I have a quick theoretical question. Can Intel oneTBB (Thread Building Blocks) co-exist with OpenMP (Open MultiProcessing) in one code base? Both are parallel runtimes for shared memory architectures. I have a parallel code with oneTBB. I introduced OpenMP parallel for
pragmas into it. The code compiles and runs, but I see no performance benefit from using OpenMP. I'm starting to think these runtimes are mutually exclusive.
Update: Please note, I don't want to choose one of the runtimes as in the question suggested (C++ Parallelization Libraries: OpenMP vs.

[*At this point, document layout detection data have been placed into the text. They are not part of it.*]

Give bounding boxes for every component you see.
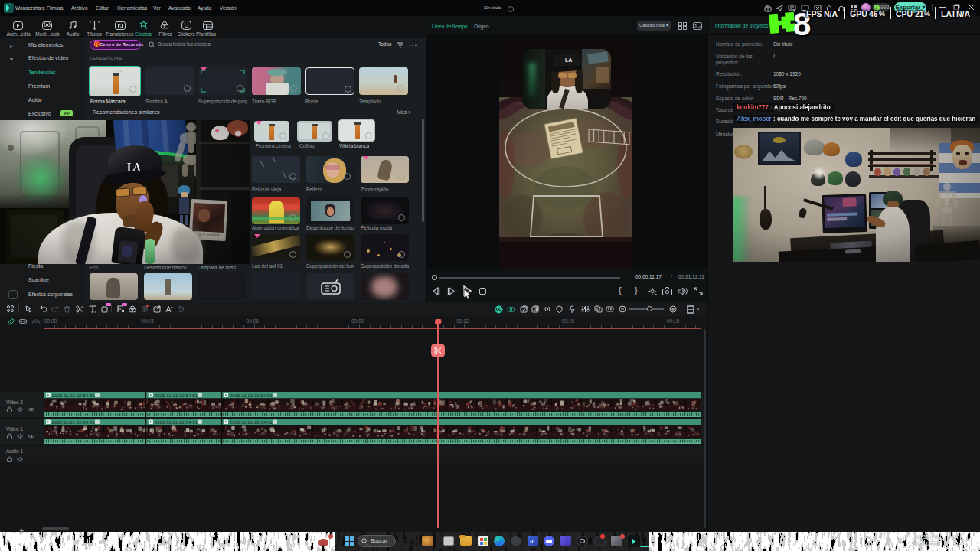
svg-text:2025-11-21 22-54-51: 2025-11-21 22-54-51 — [52, 393, 96, 398]
svg-text:2025-11-21 22-54-51: 2025-11-21 22-54-51 — [52, 420, 96, 425]
svg-text:2025-11-21 22-54-51: 2025-11-21 22-54-51 — [230, 393, 273, 398]
svg-text:2025-11-21 22-54-51: 2025-11-21 22-54-51 — [155, 420, 198, 425]
svg-text:2025-11-21 22-54-51: 2025-11-21 22-54-51 — [230, 420, 273, 425]
svg-text:2025-11-21 22-54-51: 2025-11-21 22-54-51 — [155, 393, 198, 398]
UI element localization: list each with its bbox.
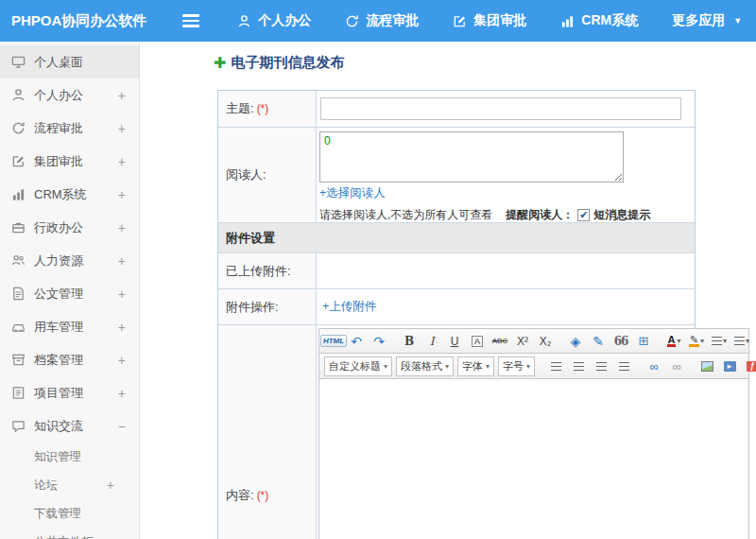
top-nav-crm-system[interactable]: CRM系统 <box>560 12 638 29</box>
font-border-button[interactable]: A <box>467 331 488 352</box>
sidebar-item-label: 公文管理 <box>34 286 83 303</box>
font-select-value: 字体 <box>462 359 483 374</box>
sidebar-item-label: 个人桌面 <box>34 54 83 71</box>
format-painter-button[interactable]: ✎ <box>588 331 609 352</box>
expand-icon[interactable]: + <box>118 154 126 169</box>
top-nav-group-approval[interactable]: 集团审批 <box>453 12 526 29</box>
attachment-actions-row: 附件操作: +上传附件 <box>218 289 695 325</box>
superscript-button[interactable]: X² <box>512 331 533 352</box>
insert-link-button[interactable]: ∞ <box>644 356 664 376</box>
expand-icon[interactable]: + <box>107 478 114 493</box>
align-left-button[interactable] <box>545 356 566 376</box>
sidebar-item-label: 集团审批 <box>34 153 83 170</box>
insert-image-button[interactable] <box>696 356 717 376</box>
editor-toolbar-row1: HTML↶↷BIUAABCX²X₂◈✎66⊞A▾✎▾▾▾ <box>318 328 749 354</box>
readers-textarea[interactable]: 0 <box>319 131 624 183</box>
select-readers-link[interactable]: +选择阅读人 <box>319 186 386 200</box>
sidebar-subitem-knowledge-management[interactable]: 知识管理 <box>0 443 139 471</box>
sidebar-subitem-download-management[interactable]: 下载管理 <box>0 499 139 528</box>
heading-select[interactable]: 自定义标题▾ <box>324 356 392 376</box>
sidebar-item-personal-desktop[interactable]: 个人桌面 <box>0 45 139 78</box>
font-select[interactable]: 字体▾ <box>457 356 494 376</box>
edit-icon <box>11 154 26 168</box>
sidebar-item-crm-system[interactable]: CRM系统+ <box>0 178 139 211</box>
top-nav-more-apps[interactable]: 更多应用▼ <box>672 12 742 29</box>
readers-label-cell: 阅读人: <box>218 128 317 222</box>
align-justify-button[interactable] <box>613 356 634 376</box>
insert-video-button[interactable]: ▸ <box>719 356 740 376</box>
top-nav-workflow-approval[interactable]: 流程审批 <box>345 12 419 29</box>
strikethrough-button[interactable]: ABC <box>490 331 510 352</box>
app-logo[interactable]: PHPOA协同办公软件 <box>0 12 162 30</box>
expand-icon[interactable]: + <box>118 121 126 136</box>
expand-icon[interactable]: + <box>118 353 126 368</box>
align-center-button[interactable] <box>568 356 589 376</box>
sidebar-item-admin-office[interactable]: 行政办公+ <box>0 211 139 244</box>
insert-table-icon: ⊞ <box>639 334 649 348</box>
fontsize-select[interactable]: 字号▾ <box>498 356 535 376</box>
blockquote-button[interactable]: 66 <box>610 331 631 352</box>
sidebar-item-document-management[interactable]: 公文管理+ <box>0 277 139 310</box>
html-source-button[interactable]: HTML <box>323 331 344 352</box>
subscript-button[interactable]: X₂ <box>535 331 556 352</box>
sidebar-subitem-forum[interactable]: 论坛+ <box>0 471 139 499</box>
sidebar-item-knowledge-exchange[interactable]: 知识交流− <box>0 409 139 443</box>
chart-icon <box>11 187 26 201</box>
insert-link-icon: ∞ <box>649 359 658 374</box>
italic-button[interactable]: I <box>421 331 442 352</box>
refresh-icon <box>11 121 26 135</box>
underline-button[interactable]: U <box>444 331 465 352</box>
font-color-icon: A <box>667 335 677 347</box>
sms-checkbox[interactable]: ✔ <box>577 209 590 221</box>
align-right-button[interactable] <box>591 356 611 376</box>
strikethrough-icon: ABC <box>492 337 507 345</box>
sidebar-item-workflow-approval[interactable]: 流程审批+ <box>0 112 139 145</box>
remove-format-button[interactable]: ◈ <box>565 331 586 352</box>
font-color-button[interactable]: A▾ <box>663 331 684 352</box>
expand-icon[interactable]: + <box>118 220 126 235</box>
person-icon <box>11 88 26 102</box>
paragraph-select[interactable]: 段落格式▾ <box>396 356 454 376</box>
ordered-list-button[interactable]: ▾ <box>709 331 730 352</box>
chart-icon <box>560 14 575 28</box>
menu-toggle-icon[interactable] <box>182 14 199 27</box>
editor-toolbar-row2: 自定义标题▾段落格式▾字体▾字号▾∞∞▸ƒ✚ <box>318 354 749 379</box>
highlight-color-button[interactable]: ✎▾ <box>686 331 707 352</box>
insert-table-button[interactable]: ⊞ <box>633 331 654 352</box>
expand-icon[interactable]: + <box>118 88 126 103</box>
attachment-action-label-cell: 附件操作: <box>218 289 317 324</box>
undo-button[interactable]: ↶ <box>346 331 367 352</box>
expand-icon[interactable]: + <box>118 320 126 335</box>
unordered-list-button[interactable]: ▾ <box>731 331 752 352</box>
expand-icon[interactable]: + <box>118 253 126 269</box>
sidebar-item-vehicle-management[interactable]: 用车管理+ <box>0 310 139 343</box>
sidebar-item-label: 行政办公 <box>34 219 83 236</box>
highlight-color-icon: ✎ <box>689 335 699 347</box>
subject-input[interactable] <box>320 97 681 120</box>
expand-icon[interactable]: + <box>118 386 126 401</box>
remove-link-button[interactable]: ∞ <box>666 356 687 376</box>
italic-icon: I <box>430 335 435 348</box>
sidebar-item-group-approval[interactable]: 集团审批+ <box>0 145 139 178</box>
redo-button[interactable]: ↷ <box>369 331 389 352</box>
top-nav-personal-office[interactable]: 个人办公 <box>237 12 311 29</box>
caret-down-icon: ▾ <box>445 362 449 371</box>
bold-button[interactable]: B <box>399 331 420 352</box>
editor-content-area[interactable] <box>318 379 749 539</box>
sidebar-subitem-public-file-cabinet[interactable]: 公共文件柜 <box>0 528 139 539</box>
required-mark: (*) <box>257 102 269 115</box>
expand-icon[interactable]: + <box>118 287 126 302</box>
caret-down-icon: ▾ <box>677 337 680 345</box>
html-source-icon: HTML <box>320 335 347 347</box>
sidebar-item-archive-management[interactable]: 档案管理+ <box>0 343 139 376</box>
insert-flash-button[interactable]: ƒ <box>742 356 756 376</box>
upload-attachment-link[interactable]: +上传附件 <box>322 299 376 315</box>
expand-icon[interactable]: + <box>118 187 126 202</box>
uploaded-attachments-label: 已上传附件: <box>226 263 291 280</box>
attachment-section-header: 附件设置 <box>218 223 695 253</box>
sidebar-item-label: 个人办公 <box>34 87 83 104</box>
sidebar-item-human-resources[interactable]: 人力资源+ <box>0 244 139 277</box>
sidebar-item-personal-office[interactable]: 个人办公+ <box>0 78 139 112</box>
collapse-icon[interactable]: − <box>118 419 126 434</box>
sidebar-item-project-management[interactable]: 项目管理+ <box>0 376 139 409</box>
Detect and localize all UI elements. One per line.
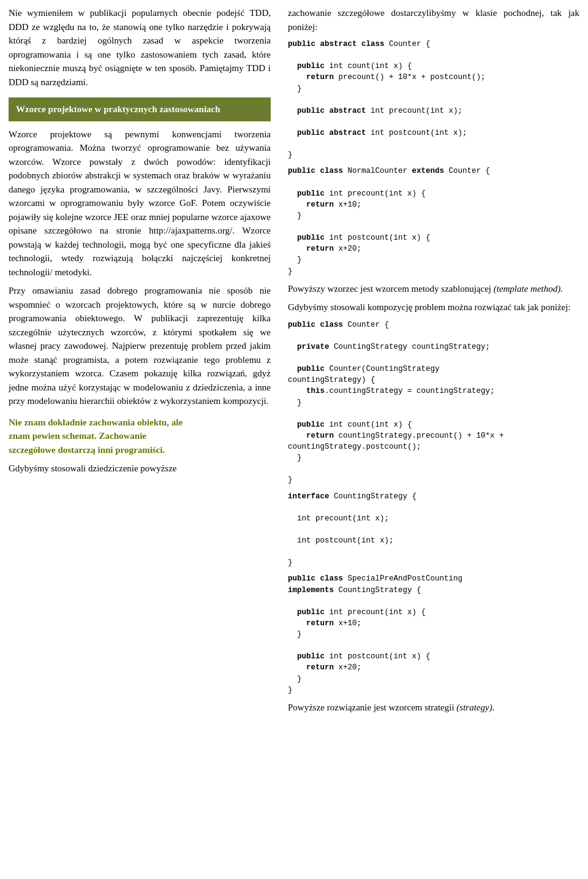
left-p4: Gdybyśmy stosowali dziedziczenie powyższ…: [9, 462, 271, 476]
right-p4: Powyższe rozwiązanie jest wzorcem strate…: [288, 701, 579, 715]
code-block-1: public abstract class Counter { public i…: [288, 39, 579, 161]
section-header: Wzorce projektowe w praktycznych zastoso…: [9, 97, 271, 121]
right-p3: Gdybyśmy stosowali kompozycję problem mo…: [288, 300, 579, 314]
code-block-3: public class Counter { private CountingS…: [288, 319, 579, 486]
left-column: Nie wymieniłem w publikacji popularnych …: [0, 0, 282, 725]
right-column: zachowanie szczegółowe dostarczylibyśmy …: [282, 0, 588, 725]
right-p2: Powyższy wzorzec jest wzorcem metody sza…: [288, 282, 579, 296]
left-p1: Nie wymieniłem w publikacji popularnych …: [9, 6, 271, 89]
right-p1: zachowanie szczegółowe dostarczylibyśmy …: [288, 6, 579, 34]
green-line2: znam pewien schemat. Zachowanie: [9, 431, 146, 441]
code-block-5: public class SpecialPreAndPostCounting i…: [288, 573, 579, 695]
green-line1: Nie znam dokładnie zachowania obiektu, a…: [9, 417, 183, 427]
left-p3: Przy omawianiu zasad dobrego programowan…: [9, 284, 271, 408]
green-text-block: Nie znam dokładnie zachowania obiektu, a…: [9, 416, 271, 457]
green-line3: szczegółowe dostarczą inni programiści.: [9, 445, 165, 455]
left-p2: Wzorce projektowe są pewnymi konwencjami…: [9, 127, 271, 280]
code-block-2: public class NormalCounter extends Count…: [288, 166, 579, 276]
code-block-4: interface CountingStrategy { int precoun…: [288, 491, 579, 569]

Thread Building Blocks). I want to use both of them simultaneously. To do that I would like to find out, if it is at all possible by design or these libraries are mutually exclusive.
If the phase between TBB and the OpenMP API are alternating, then a pattern like this might turn out to be the solution (from the OpenMP side):
void omp_parallel() {
// do work with OpenMP directives
}
void tbb_parallel() {
// do work with TBB templates
}
void alternating_omp_and_tbb() {
for (int i = 1; i < 10; i++) {
omp_parallel();
omp_pause_resource_all(omp_pause_soft);
tbb_parallel();
}
}
Please have a look at omp_pause_resource
and omp_pause_resource_all
for what's possible from the OpenMP side of things.
Note, that if you do this, the first encounter of OpenMP directives will have overheads, as the OpenMP runtime will have to spin up threads and initialize them again.